Parr’s photograph of Queen Elizabeth II, which appears in Only Human, was taken in 2014, when the British head of state was visiting the Drapers’ Livery Hall in central London, to mark the Drapers' Livery Company’s 650th Anniversary. It’s a simple candid shot, which doesn’t elevate Her Royal Highness; in the photograph she’s faceless and dwarfed by her attendees, her Bentley State Limousine, and the raised phones of onlookers on the pavement opposite.

Some might see the image as unwarranted, and even disrespectful, but Parr and the Royal Household appear to be on good terms; in 2019 he sent the Queen a dedicated copy of Only Human, writing, on the title page, that he was ‘Your Majesty’s most humble and obedient servant’; last year RHR repaid the complement, when the photographer was recognised in the Queen's birthday honours with a CBE.

The painter Lucian Freud had a more complicated relationship with Buckingham Palace. In 1977 the painter rejected a CBE, but later took both a Companion of Honour and an Order of Merit from the head of the British state. Why this vacillation? Freud is quoted as reasoning, “I remember my friend (the ballet dancer and choreographer) Freddie Ashton said, a long time ago, people are always asking me whether to accept honours or not and he said: ‘I’d accept a bottle of gin’.”

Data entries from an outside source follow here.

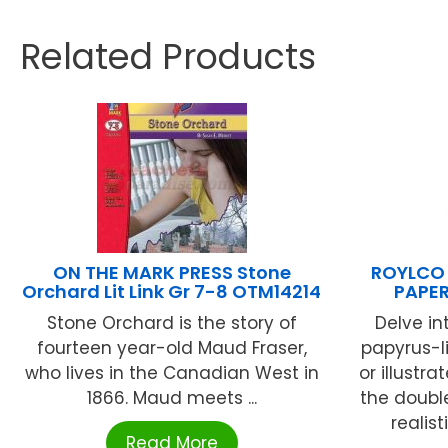
Related Products
ON THE MARK PRESS Stone
ROYLCO 
Orchard Lit Link Gr 7-8 OTM14214
PAPER
Stone Orchard is the story of
Delve in
fourteen year-old Maud Fraser,
papyrus-li
who lives in the Canadian West in
or illustr
1866. Maud meets ...
the doubl
realist
Read More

It’s unclear whether a litre of Gordon’s ever made it way from SW1 to Freud’s studio, but in 2001 the painter did receive another Royal honour, as our book, Lucian Freud: A Life, notes.

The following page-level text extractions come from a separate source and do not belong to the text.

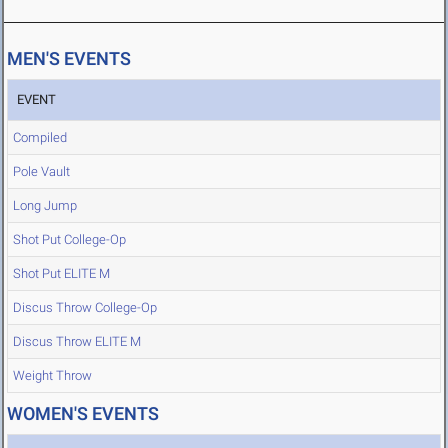
MEN'S EVENTS
EVENT
Compiled
Pole Vault
Long Jump
Shot Put College-Op
Shot Put ELITE M
Discus Throw College-Op
Discus Throw ELITE M
Weight Throw
WOMEN'S EVENTS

Lucian Freud's painting of the Queen, as it appears in our two-volume set on Freud

“He painted Her Majesty Queen Elizabeth II and donated the work to the Royal Collection,” writes author Mark Holborn. “The Queen has been the subject of numerous portraits over the course of her reign, beginning with Cecil Beaton’s official photograph for the Coronation in 1953, made in a studio against a backdrop of Westminster Abbey. Just before she succeeded to the throne, she was photographed by Dorothy Wilding. In 2007 and 2016 she was the subject of photographs by Annie Leibovitz. She was painted by Pietro Annigoni, and sixteen silkscreen portraits were produced by Andy Warhol.

“Freud’s small portrait, which can be measured in a few inches, was painted in a restoration studio for the Royal Collection in St James’s Palace. Her diamond and pearl diadem was worn by a courtier at sittings. David Dawson photographed the Queen and Freud at work on the painting. Though some commentators felt the picture to be unflattering, Adrian Searle of the Guardian said the work was ‘the best royal portrait of any royal anywhere for at least 50 years’.”

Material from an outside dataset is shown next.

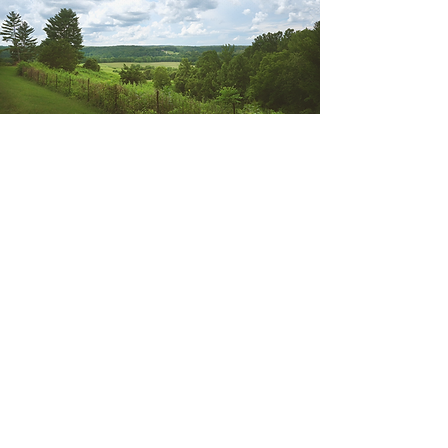
Click towns on map
to explore
NASHVILLE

Author Martin Gayford concurs in his commentary on this portrait in our two-volume Lucian Freud book. "There was no specific painting from the past that guided HM Queen Elizabeth II. Naturally, however, Freud was aware of innumerable pictures of kings and queens, stretching back to Holbein and beyond," writes Gayford. "He responded by underlining her status in a way that is almost jokey. Like a monarch in Alice in Wonderland or on a playing card, the Queen is wearing a crown. Freud admitted that he included this headgear partly because he ‘had always liked the way her head looks on stamps’. However, it was also because he ‘wanted to make some reference to the extraordinary position she holds, of being the monarch’. The royal portrait is only 9 inches by 6, a little picture; but Freud explained that his ambition was ‘to make a big small painting’. This was a perennial aim: even a tiny image was intended to have a monumental effect."

You can see the sitting in Lucian Freud: A Life, and the painting in our two-volume Lucian Freud book, while the Annie Leibovitz images from 2007 appear in Annie Leibovitz: at Work. In the latter book, Leibovitz explains how she felt she had an advantage over British portraitists, as “ It was OK for me to be reverent. The British are conflicted about what they think of the monarch,” she goes on. “If a British portraitist is reverent he’s perceived to be doting. I could do something traditional.”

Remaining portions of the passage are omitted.